Project B12 (Straka):
The aim of this project is to unravel the respective roles of central pattern generator-derived spinal locomotor efference copies and locomotion-related visuo-vestibular sensory signals for gaze stabilization. Different developmental stages of Xenopus tadpoles will be employed that allow elucidating the mechanisms of adaptive plasticity of this vertebrate motor behavior. The main focus concerns the ontogeny and plasticity of gaze-stabilizing neuronal circuits, the mutual interaction of intrinsic locomotor and sensory feed-back signals and the synaptic integration at single cell levels in spinal, visuo-vestibular and extra-ocular neuronal elements.

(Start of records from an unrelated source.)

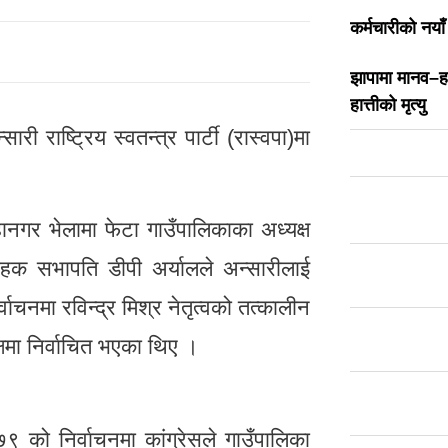
कर्मचारीको नया
झापामा मानव–हात्
हात्तीको मृत्यु
री राष्ट्रिय स्वतन्त्र पार्टी (रास्वपा)मा
नगर भेलामा फेटा गाउँपालिकाका अध्यक्ष
यवाहक सभापति डीपी अर्यालले अन्सारीलाई
ाचनमा रविन्द्र मिश्र नेतृत्वको तत्कालीन
्षमा निर्वाचित भएका थिए ।
९ को निर्वाचनमा कांग्रेसले गाउँपालिका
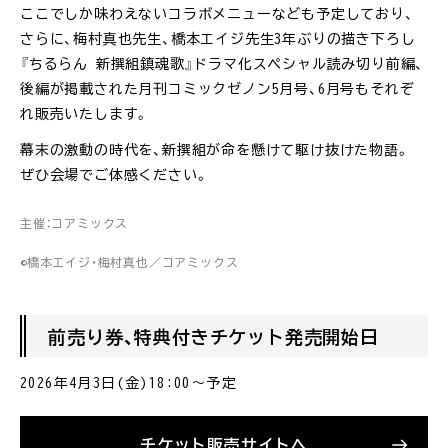
ここでしか味わえないコラボメニューなども予定しており、
さらに、梅村真也先生、橋本エイジ先生3年ぶりの描き下ろし
『ちるらん 新撰組鎮魂歌』ドラマ化スペシャル読み切り前編、
後編が掲載された月刊コミックゼノン5月号、6月号もそれぞ
れ販売いたします。
幕末の激動の時代を、新撰組が命を懸けて駆け抜けた物語。
ぜひ会場でご体感ください。
主催：コアミックス
©橋本エイジ・梅村真也／コアミックス
前売り券、特典付きチケット発売開始日
2026年4月3日(金)18:00〜予定
チケット販売サイトへ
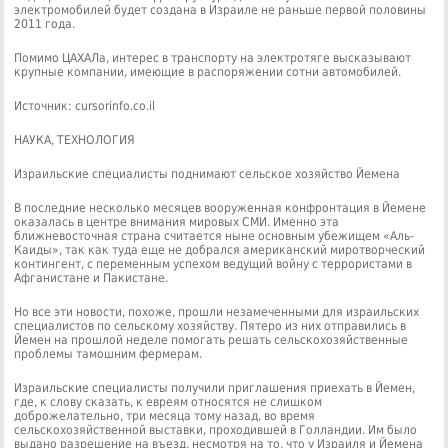
электромобилей будет создана в Израиле не раньше первой половины
2011 года.
Помимо ЦАХАЛа, интерес в транспорту на электротяге высказывают
крупные компании, имеющие в распоряжении сотни автомобилей.
Источник: cursorinfo.co.il
НАУКА, ТЕХНОЛОГИЯ
Израильские специалисты поднимают сельское хозяйство Йемена
В последние несколько месяцев вооруженная конфронтация в Йемене
оказалась в центре внимания мировых СМИ. Именно эта
ближневосточная страна считается ныне основным убежищем «Аль-
Каиды», так как туда еще не добрался американский миротворческий
контингент, с переменным успехом ведущий войну с террористами в
Афганистане и Пакистане.
Но все эти новости, похоже, прошли незамеченными для израильских
специалистов по сельскому хозяйству. Пятеро из них отправились в
Йемен на прошлой неделе помогать решать сельскохозяйственные
проблемы тамошним фермерам.
Израильские специалисты получили приглашения приехать в Йемен,
где, к слову сказать, к евреям относятся не слишком
доброжелательно, три месяца тому назад, во время
сельскохозяйственной выставки, проходившей в Голландии. Им было
выдано разрешение на въезд, несмотря на то, что у Израиля и Йемена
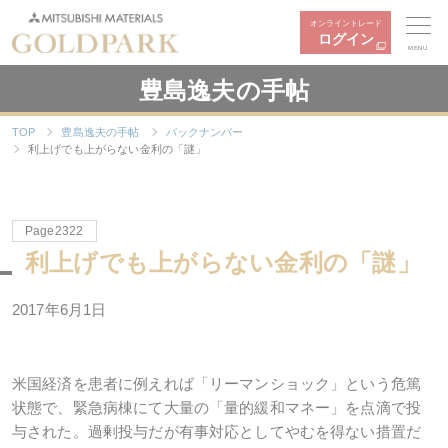
オンライントレード
ログイン
MENU
豊島逸夫の手帖
TOP
豊島逸夫の手帖
バックナンバー
利上げでも上がらない金利の「謎」
Page2322
利上げでも上がらない金利の「謎」
2017年6月1日
米国経済を患者に例えれば「リーマンショック」という危篤
状態で、緊急病棟にて大量の「量的緩和マネー」を点滴で投
与された。過剰投与だが有事対応としてやむを得ない措置だ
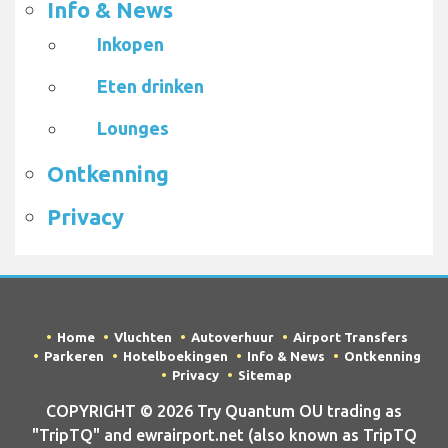
Info & News
Inkopen
Eten drinken
Lounges
Ontkenning
Privacy
Home
Vluchten
Autoverhuur
Airport Transfers
Parkeren
Hotelboekingen
Info & News
Ontkenning
Privacy
Sitemap
COPYRIGHT © 2026 Try Quantum OU trading as
"TripTQ" and ewrairport.net (also known as TripTQ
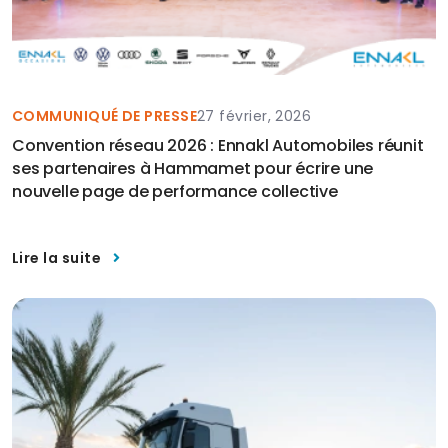
COMMUNIQUÉ DE PRESSE
27 février, 2026
Convention réseau 2026 : Ennakl Automobiles réunit
ses partenaires à Hammamet pour écrire une
nouvelle page de performance collective
Lire la suite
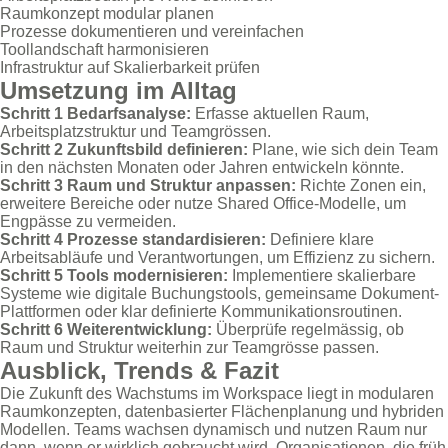
Raumkonzept modular planen
Prozesse dokumentieren und vereinfachen
Toollandschaft harmonisieren
Infrastruktur auf Skalierbarkeit prüfen
Umsetzung im Alltag
Schritt 1 Bedarfsanalyse:
Erfasse aktuellen Raum,
Arbeitsplatzstruktur und Teamgrössen.
Schritt 2 Zukunftsbild definieren:
Plane, wie sich dein Team
in den nächsten Monaten oder Jahren entwickeln könnte.
Schritt 3 Raum und Struktur anpassen:
Richte Zonen ein,
erweitere Bereiche oder nutze Shared Office-Modelle, um
Engpässe zu vermeiden.
Schritt 4 Prozesse standardisieren:
Definiere klare
Arbeitsabläufe und Verantwortungen, um Effizienz zu sichern.
Schritt 5 Tools modernisieren:
Implementiere skalierbare
Systeme wie digitale Buchungstools, gemeinsame Dokument-
Plattformen oder klar definierte Kommunikationsroutinen.
Schritt 6 Weiterentwicklung:
Überprüfe regelmässig, ob
Raum und Struktur weiterhin zur Teamgrösse passen.
Ausblick, Trends & Fazit
Die Zukunft des Wachstums im Workspace liegt in modularen
Raumkonzepten, datenbasierter Flächenplanung und hybriden
Modellen. Teams wachsen dynamisch und nutzen Raum nur
dann, wenn er wirklich gebraucht wird. Organisationen, die früh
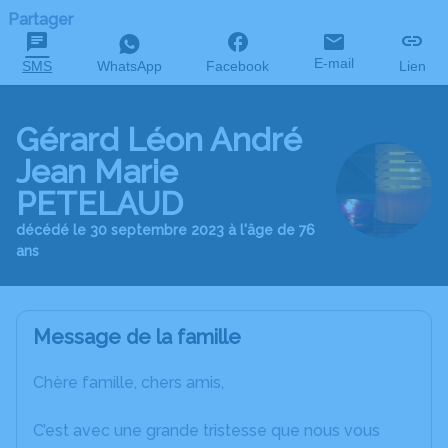
Partager
E-mail
SMS
WhatsApp
Facebook
Lien
Gérard Léon André
Jean Marie
PETELAUD
décédé le 30 septembre 2023 à l'âge de 76
ans
Message de la famille
Chère famille, chers amis,
C’est avec une grande tristesse que nous vous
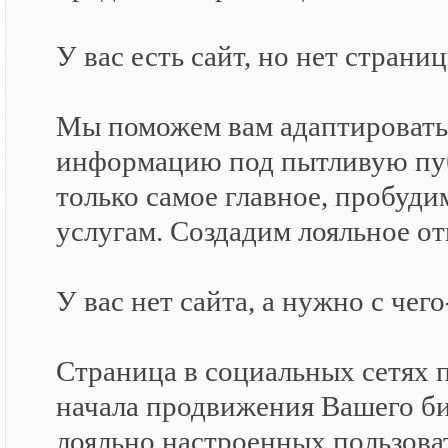
У вас есть сайт, но нет страни
Мы поможем вам адаптировать
информацию под пытливую пуб
только самое главное, пробуд
услугам. Создадим лояльное о
У вас нет сайта, а нужно с чег
Страница в социальных сетях 
начала продвижения Вашего би
лояльно настроенных пользоват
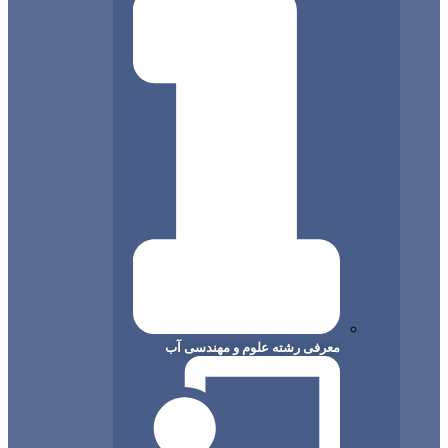
معرفی رشته علوم و مهندسی آب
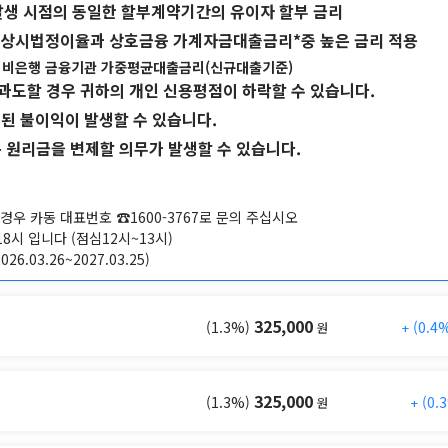
래 발생 시점의 동일한 할부계약기간의 유이자 할부 금리
법상 상시법정이율과 상호금융 가계자금대출금리*중 높은 금리 적용
의 비은행 금융기관 가중평균대출금리(신규대출기준)
 과도할 경우 귀하의 개인 신용평점이 하락할 수 있습니다.
련된 불이익이 발생할 수 있습니다.
든 원리금을 변제할 의무가 발생할 수 있습니다.
경우 카동 대표번호 ☎1600-3767로 문의 주십시오
8시 입니다 (점심12시~13시)
.03.26~2027.03.25)
325,000
(1.3%)
(0.4
원
325,000
(1.3%)
(0.
원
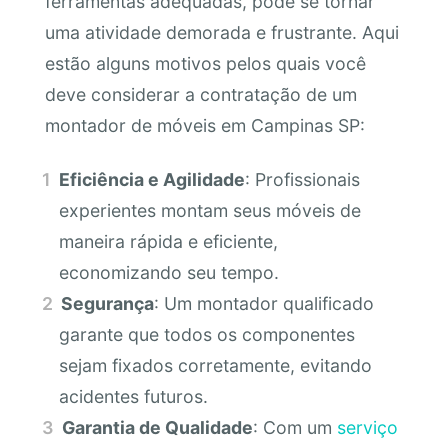
ferramentas adequadas, pode se tornar
uma atividade demorada e frustrante. Aqui
estão alguns motivos pelos quais você
deve considerar a contratação de um
montador de móveis em Campinas SP:
Eficiência e Agilidade
: Profissionais
experientes montam seus móveis de
maneira rápida e eficiente,
economizando seu tempo.
Segurança
: Um montador qualificado
garante que todos os componentes
sejam fixados corretamente, evitando
acidentes futuros.
Garantia de Qualidade
: Com um
serviço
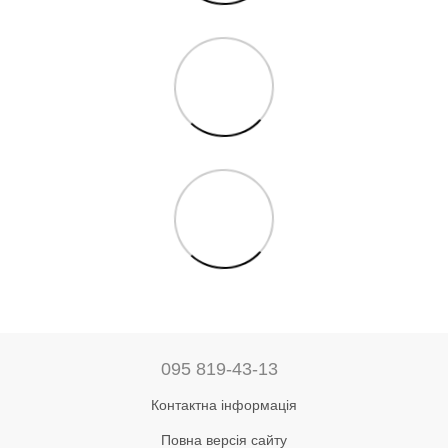
095 819-43-13
Контактна інформація
Повна версія сайту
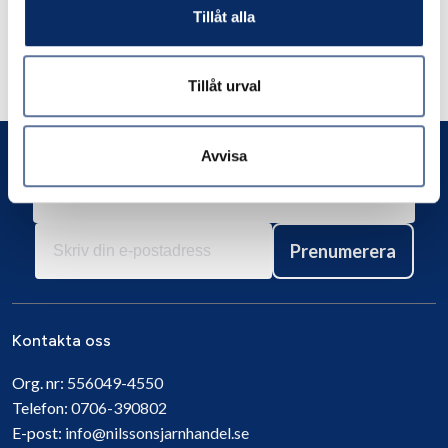
Tillåt alla
Liknande produkter
Andra har även tittat på
Tillåt urval
Avvisa
Prenumerera
Kontakta oss
Org. nr:
556049-4550
Telefon:
0706-390802
E-post:
info@nilssonsjarnhandel.se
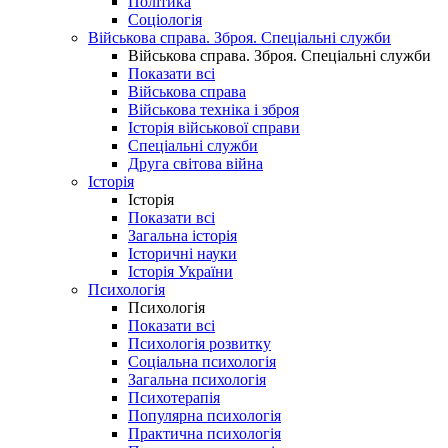
Політика
Соціологія
Військова справа. Зброя. Спеціальні служби
Військова справа. Зброя. Спеціальні служби
Показати всі
Військова справа
Військова техніка і зброя
Історія військової справи
Спеціальні служби
Друга світова війна
Історія
Історія
Показати всі
Загальна історія
Історичні науки
Історія України
Психологія
Психологія
Показати всі
Психологія розвитку
Соціальна психологія
Загальна психологія
Психотерапія
Популярна психологія
Практична психологія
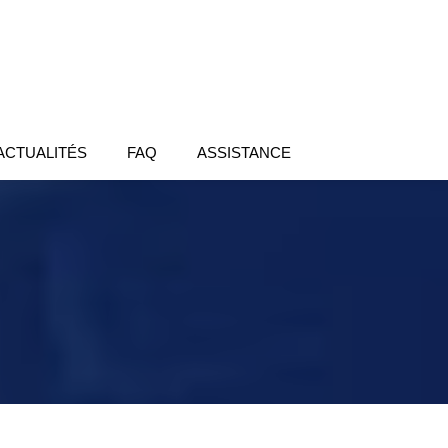
ACTUALITÉS
FAQ
ASSISTANCE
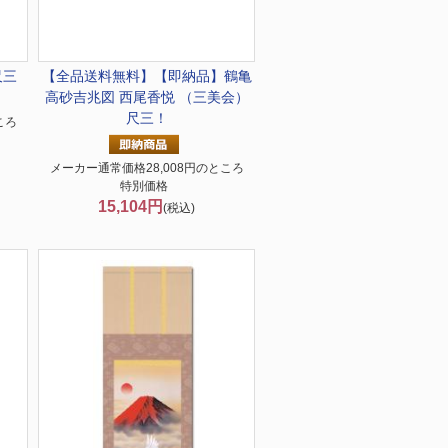
尺三
【全品送料無料】
【即納品】鶴亀
高砂吉兆図 西尾香悦 （三美会）
尺三！
ころ
メーカー通常価格28,008円のところ
特別価格
15,104円
(税込)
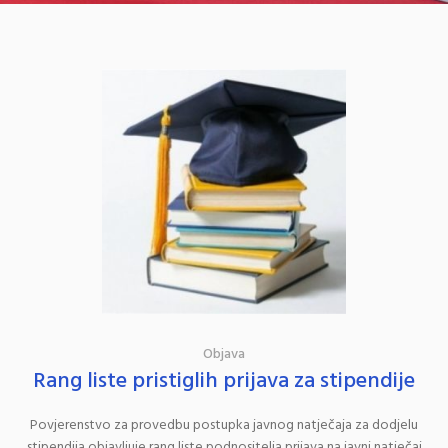
Objava
Rang liste pristiglih prijava za stipendije
Povjerenstvo za provedbu postupka javnog natječaja za dodjelu
stipendija objavljuje rang liste podnositelja prijava na javni natječaj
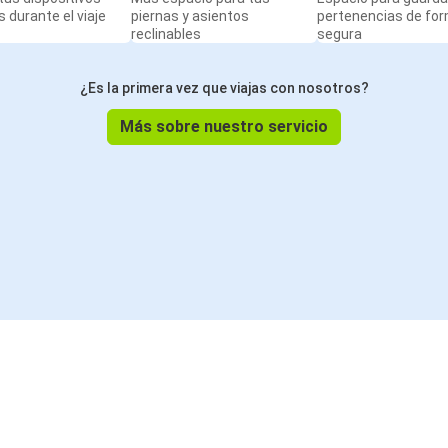
 durante el viaje
piernas y asientos
pertenencias de fo
reclinables
segura
¿Es la primera vez que viajas con nosotros?
Más sobre nuestro servicio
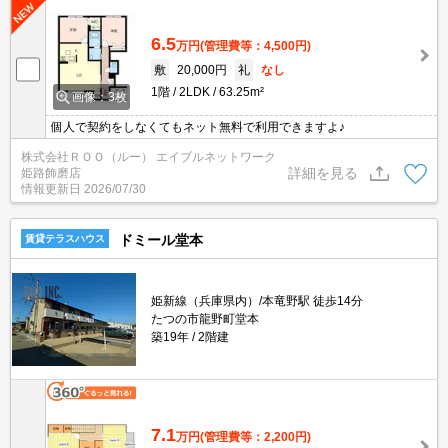
6.5
万円
(管理費等：4,500円)
敷
20,000円
礼
なし
1階
2LDK
63.25m²
画像：3枚
個人で契約をしなくてもネット無料で利用できますよ♪
株式会社ＲＯＯ（ルー） エイブルネットワーク
詳細を見る
姫路飾磨店
情報更新日
2026/07/30
ドミール堂本
賃貸テラスハウス
姫新線（兵庫県内）/本竜野駅 徒歩14分
たつの市龍野町堂本
築19年
2階建
7.1
万円
(管理費等：2,200円)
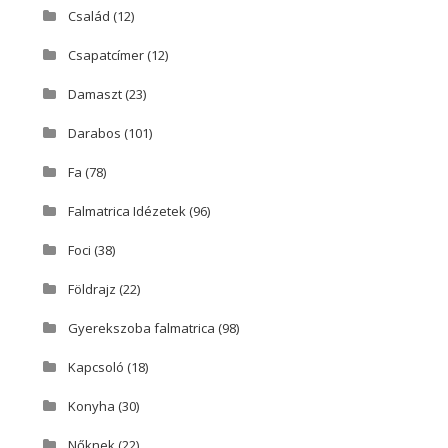
Család
(12)
Csapatcímer
(12)
Damaszt
(23)
Darabos
(101)
Fa
(78)
Falmatrica Idézetek
(96)
Foci
(38)
Földrajz
(22)
Gyerekszoba falmatrica
(98)
Kapcsoló
(18)
Konyha
(30)
Nőknek
(22)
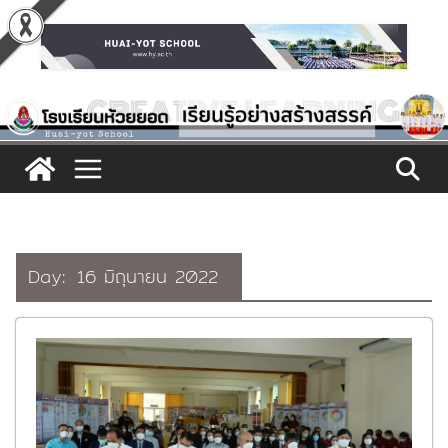
Skip
to
content
Day:
16 มิถุนายน 2022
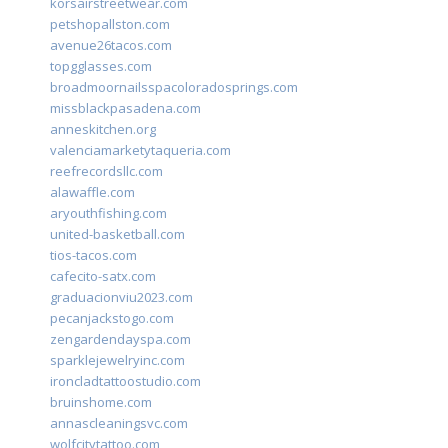
korsairstreetwear.com
petshopallston.com
avenue26tacos.com
topgglasses.com
broadmoornailsspacoloradosprings.com
missblackpasadena.com
anneskitchen.org
valenciamarketytaqueria.com
reefrecordsllc.com
alawaffle.com
aryouthfishing.com
united-basketball.com
tios-tacos.com
cafecito-satx.com
graduacionviu2023.com
pecanjackstogo.com
zengardendayspa.com
sparklejewelryinc.com
ironcladtattoostudio.com
bruinshome.com
annascleaningsvc.com
wolfcitytattoo.com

Project B13 (Kunz/Grothe):
Glycinergic neurons in the medial nucleus of the trapezoid body (MNTB) target several auditory nuclei involved in precise spatio-temporal auditory processing. MNTB neurons as well as their source of inputs show many specializations for fast and high-fidelity processing (e.g. the calyx of Held) indicating that timing of the provided inhibition itself matters. However, many crucial aspects of transmission in the MNTB itself are unclear e.g. absolute delays and the question of contingent failures in action potential firing). We want to solve these questions in vitro and develop methods that bridge to MNTB functions in vivo.
Subcluster Z:
Project Z01 (Conzelmann):
A rabies virus (RV)-based system for identification of neurons that are monosynaptically connected to a single cell has been developed recently. The system employs defective, pseudotyped RV allowing for infection of defined cells, and transient complementation in situ to support a single step of transsynaptic crossing to presynaptic cells. This technology should enable a more detailed understanding of neuronal connectivity and plasticity than has previously been possible. This central project is producing pseudotyped RV for tracing of synaptic connections and developing novel vectors for manipulation of activity and function of synaptically connected cells and for advanced readout.
Project Z02 (Griesbeck):
Central to the study of neuronal networks is the simultaneous measurement of activity at many locations. In spite of recent advances in loading neuronal tissues with synthetic calcium dyes cell specificity or subcellular targeting can so far not be achieved. Genetically encoded indicators of cellular calcium dynamics offer the advantage that they can be expressed in specific subpopulations of neurons within transgenic mice, are generated in situ inside cells without the need for cofactors and do not leak out of cells even during longer observation periods. We will further improve performance of these sensors, generate color variants with orange or red emission and express them in neurons of transgenic mice.
Project Z03 (Trauner):
Many important receptors in neural circuits are now characterized with atomic resolution and are thus subject to rational functional manipulation. We have recently engineered a lightgated glutamate receptor (LiGluR) by attaching a photoswitch to a kainate receptor. We now propose to extend this concept to NMDA receptors and AMPA receptors. In addition, we propose to generate orthogonal receptors that can be genetically targeted, do not respond to endogenous glutamate at physiological levels, but can be activated with a high-affinity artificial ligand.